Johann Lukas Boër
Johann Lukas Boër (bis 1785 Boogers), * 20. April 1751 Uffenheim, Grafschaft Ansbach, † 19. Jänner 1835 Alsergrund 197 (9., Garnisongasse 1; Währinger Allgemeiner Friedhof), Geburtshelfer, Gattin (1793) Eleonora Jacquet, Tochter des Hofschauspielers Karl Jacquet und Tante der Hofschauspielerin Antonie Adamberger.
Biografie
Studierte in Würzburg bei Caspar Siebold, kam 1771 nach Wien (1778 Mag. chir., 1780 Mag. artis obstetr.), wandte sich hier unter dem Einfluß des Leibwundarzts Anton Josef Rechberger der Geburtshilfe zu und arbeitete an dessen Gebärabteilung im St. Marxer Spital. Von Rechberger übernahm Boër, der ab 1784 Chirurg des Waisenhauses war, die Grundsätze seiner später so bedeutenden Lehre von der natürlichen Geburtshilfe (weitgehender Verzicht auf die Anwendung der geburtshilflichen Zange und so weiter). Nach einer auf Wunsch Josephs II. 1785-1788 unternommenen Studienreise (Holland, England, Frankreich, Italien) - damals erfolgte auf kaiserlichen Wunsch auch die Namensänderung - wurde Boër 1788 kaiserlicher Leibchirurg und 1789 Leiter der Abteilung für arme Wöchnerinnen im Allgemeinen Krankenhaus. Gleichzeitig wurde ihm der praktische Unterricht in Geburtshilfe (ab 1808 ordentlicher Professor) und ab 1817 (nach dem Abgang Raphael Steideles) auch die Lehrkanzel für theoretische Geburtshilfe an der Universität Wien übertragen. Dies alles erreichte er, weil ihm der Kaiser, obwohl Erzherzogin Elisabeth (die Gattin des späteren Kaisers Franz II.) nach der Entbindung (1790) gestorben war (wofür man ihm die Schuld gab, ohne ihm ein Fehlverhalten nachweisen zu können), ihm sein Vertrauen nicht entzog. Vielfach angefeindet, trat Boër 1822 von seinen Lehrämtern zurück. Durch seine Tätigkeit wurde Wien zum führenden Zentrum der modernen Geburtshilfe. Seine grundlegenden Lehren veröffentlichte er in verschiedenen Schriften (unter anderem "Abhandlungen und Versuche geburtshilflichen Inhalts", drei Hefte, 1791-1793; "Sieben Bücher über natürliche Geburtshilfe", lateinisch 1830, deutsch 1834). Dr. med. et chir. h. c. Universität Wien (1794). Siehe auch Boërgasse.
Literatur
- Allgemeine Deutsche Biographie. Hg. von der Historischen Commission bei der königlichen Akademie der Wissenschaften. 56 Bände. Leipzig: Duncker & Humblot 1875-1912
- Isidor Fischer [Hg.]: Geschichte der Geburtshilfe in Wien. Leipzig: F. Deuticke 1909, S. 166 ff.

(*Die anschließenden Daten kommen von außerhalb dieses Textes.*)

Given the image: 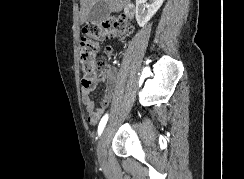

- Elisabeth Hermann: Beiträge zur Geschichte des Lehrkörpers der Medizinischen Fakultät der Universität Wien im 18. Jahrhundert. Diss. Univ. Wien. Wien 1981, S. 18 ff.
- Raphael Ferdinand Hussian: Dr. Lucas Johann Boēr's ... Professor der ... Geburtshilfe ... Leben und Wirken. Wien: Mechitaristen 1838
- Erna Lesky: Die Wiener medizinische Schule im 19. Jahrhundert. Wien [u.a.]: Böhlau 1965 (Studien zur Geschichte der Universität Wien, 6), S. 71 ff.
- Max Neuburger: Die Wiener Medizinische Schule im Vormärz. Wien [u.a.]: Rikola-Verlag 1921, S. 1 ff., 22 ff.
- Julius Leopold Pagel [Hg.]: Biographisches Lexikon hervorragender Ärzte des neunzehnten Jahrhunderts. Berlin / Wien: Urban & Schwarzenberg 1901
- Theodor Puschmann: Die Medicin in Wien während der letzten 100 Jahre. Wien: Perles 1884, S. 87 ff.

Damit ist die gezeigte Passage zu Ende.